Les chercheurs ont constaté que la région du cerveau que les mouvements de bouche de contrôles étaient particulièrement en activité quand les beatboxers ont écouté une piste beatboxing précédemment inentendue, alors que le « endroit de main » des cerveaux des guitaristes montrés intensifiait l'activité quand ils ont écouté le jeu de guitare.

« La plupart de recherche dans cet endroit s'est concentrée sur les musiciens classiquement qualifiés, qui ont eu des droits de scolarité considérables d'un âge très jeune, mais nous avons constaté que les beatboxers et les guitaristes professionnels manifestent également les configurations neurales typiques de ces musiciens classiques experts, » avons dit le premier auteur de l'étude, M. Saloni Krishnan, qui a achevé l'étude à l'institut d'UCL de la neurologie cognitive avant de déménager à l'université d'Oxford.

« Nous sommes excités par ces découvertes parce qu'ils indiquent que l'expérience de produire la musique change la voie que nous la percevons - peut-être expliquant pourquoi les musiciens professionnels peuvent rectifier dedans sur des compétences techniques tellement facilement pour jouer les pièces complexes sans devoir penser à chaque note, » il a ajouté.

Les chercheurs amenés dans 60 personnes, se sont régulièrement divisés entre les non-musiciens, les beatboxers professionnels et les guitaristes professionnels.
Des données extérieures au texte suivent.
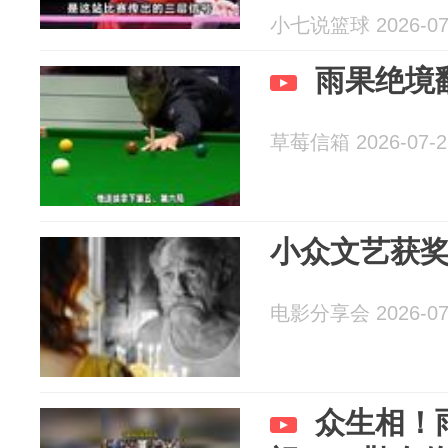
小七说篮球 2026-07
雨果绝境
草莓信箱 2026-07-2
小众文艺获
电影分享会 2026-07
众生相！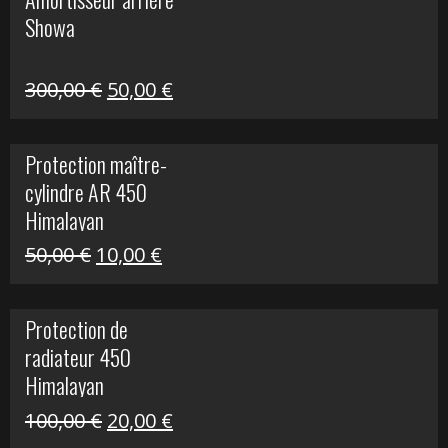
était :
est :
Showa
35,00 €.
5,00 €.
Le
Le
300,00
€
50,00
€
prix
prix
initial
actuel
Protection maître-
était :
est :
cylindre AR 450
300,00 €.
50,00 €.
Himalayan
Le
Le
50,00
€
10,00
€
prix
prix
initial
actuel
Protection de
était :
est :
radiateur 450
50,00 €.
10,00 €.
Himalayan
Le
Le
100,00
€
20,00
€
prix
prix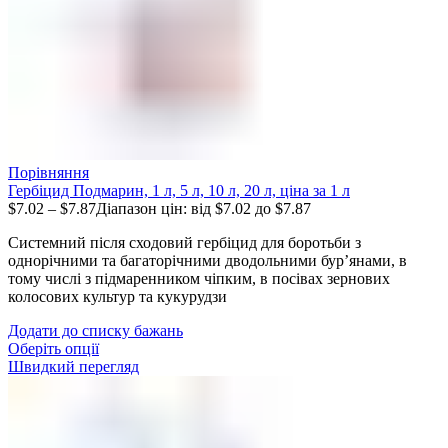
Порівняння
Гербіцид Подмарин, 1 л, 5 л, 10 л, 20 л, ціна за 1 л
$
7.02
–
$
7.87
Діапазон цін: від $7.02 до $7.87
Системний після сходовий гербіцид для боротьби з
однорічними та багаторічними дводольними бур’янами, в
тому числі з підмаренником чіпким, в посівах зернових
колосових культур та кукурудзи
Додати до списку бажань
Оберіть опції
Швидкий перегляд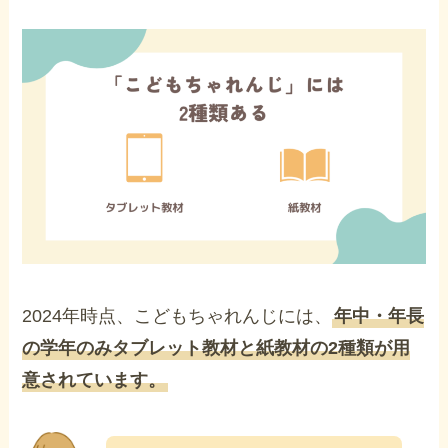
2024年時点、こどもちゃれんじには、
年中・年長
の学年のみタブレット教材と紙教材の2種類が用
意されています。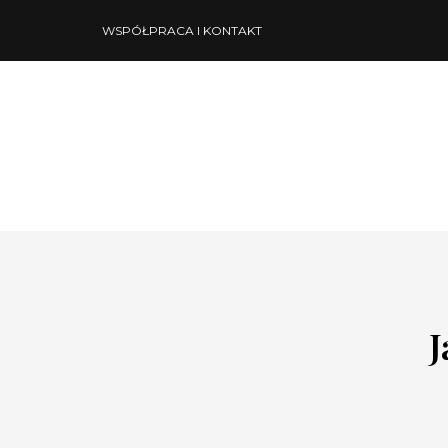
WSPÓŁPRACA I KONTAKT
J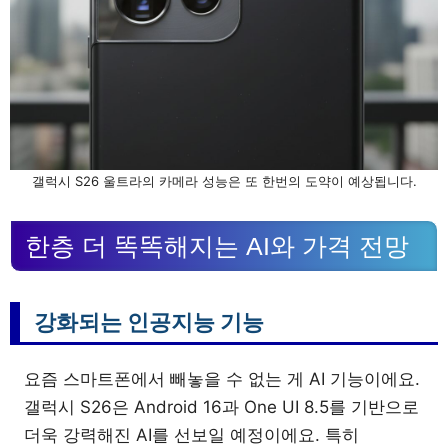
갤럭시 S26 울트라의 카메라 성능은 또 한번의 도약이 예상됩니다.
한층 더 똑똑해지는 AI와 가격 전망
강화되는 인공지능 기능
요즘 스마트폰에서 빼놓을 수 없는 게 AI 기능이에요.
갤럭시 S26은 Android 16과 One UI 8.5를 기반으로
더욱 강력해진 AI를 선보일 예정이에요. 특히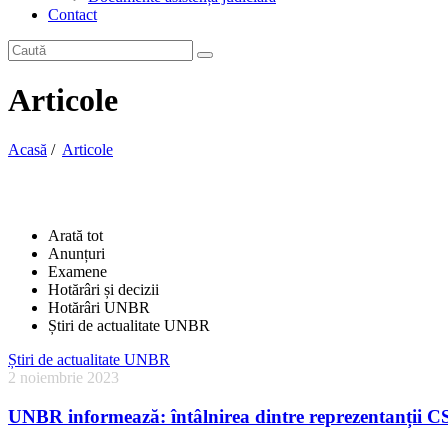
Contact
Articole
Acasă
/
Articole
Arată tot
Anunțuri
Examene
Hotărâri și decizii
Hotărâri UNBR
Știri de actualitate UNBR
Știri de actualitate UNBR
2 noiembrie 2023
UNBR informează: întâlnirea dintre reprezentanții 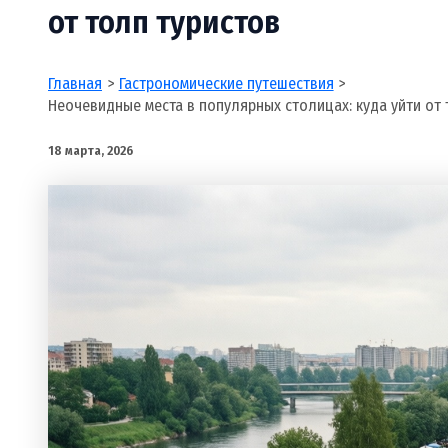
от толп туристов
Главная
Гастрономические путешествия
Неочевидные места в популярных столицах: куда уйти от 
18 марта, 2026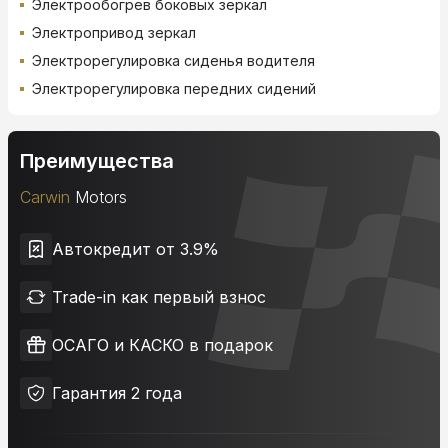
Электрообогрев боковых зеркал
Электропривод зеркал
Электрорегулировка сиденья водителя
Электрорегулировка передних сидений
Преимущества
Carwin
Motors
Автокредит от 3.9%
Trade-in как первый взнос
ОСАГО и КАСКО в подарок
Гарантия 2 года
Les musiciens ont eu une moyenne de 8-9 ans d'expérience professionnelle.

Tandis qu'à l'intérieur d'un balayeur d'IRM, les participants ont écouté les enregistrements de beatbox et de guitare qui ont été particulièrement préparés pour l'étude, de sorte qu'ils ne semblent pas familiers. La piste de beatbox a été produite par Harry Yeff, connu internationalement sous son nom d'étape Reeps un, qui Co-a écrit le papier.

L'équipe de recherche a constaté que des endroits Sensorimoteurs de cerveau, qui règlent le mouvement, ont été activés dans les cerveaux des musiciens mais pas dans les cerveaux des non-musiciens. C'était seulement vrai quand les musiciens ont écouté les enregistrements de leur propre instrument. Les chercheurs disent ceci propose que ces endroits de cerveau pourraient brancher les mouvements liés à effectuer la musique, à la musique que les musiciens entendent.

L'activité accrue également remarquée d'équipe de recherche dans un endroit de cerveau en général impliqué dans le langage attribue avec des tiges audiovisuelles complexes telles que l'illustration nommant ou s'affichant. « Nous avons recensé un réseau perceptuel qui est engagé quand vous entendez un instrument que vous pouvez jouer, et qui des expositions comment acquérir ces compétences a formé vos réactions de cerveau. Il y a déjà beaucoup de preuve que l'éducation de musique est bonne pour vous - voici un exemple de ce qu'il fait au cerveau, » a dit l'auteur supérieur de l'étude, professeur Sophie Scott (institut d'UCL de la neurologie cognitive).

Beatboxer et co-auteur, Harry Yeff, commenté : « Cette étude indique l'empathie intime donnée un coup de pied en observant ou en écoutant un autre spécialiste dans votre domaine. Étonnant, beatboxing en 2018 entoure une race neuve de technicité vocale, contestant les limitations précédemment déterminées de ce qui est vocalement possible.

« Cette étude est un exemple de la façon dont beatboxing indique les nombreuses leçons que la voix humaine a sur la façon dont nos esprits se connectent par interface à nos fuselages. »

Les chercheurs disent que les découvertes aident à comprendre les réseaux de cerveau impliqués dans la perception auditive, qui peut également avoir des implications pour la parole et le traitement de langage.

« Peut-être plus de recherche pourrait nous indiquer si beatboxing pourrait être une voie d'obliger des gens à rengager leurs cordes vocales avec l'acte d'effectuer les sons liés au discours, pour les gens qui ont détruit la capacité mécanique de produire la parole, » professeur ajouté Scott.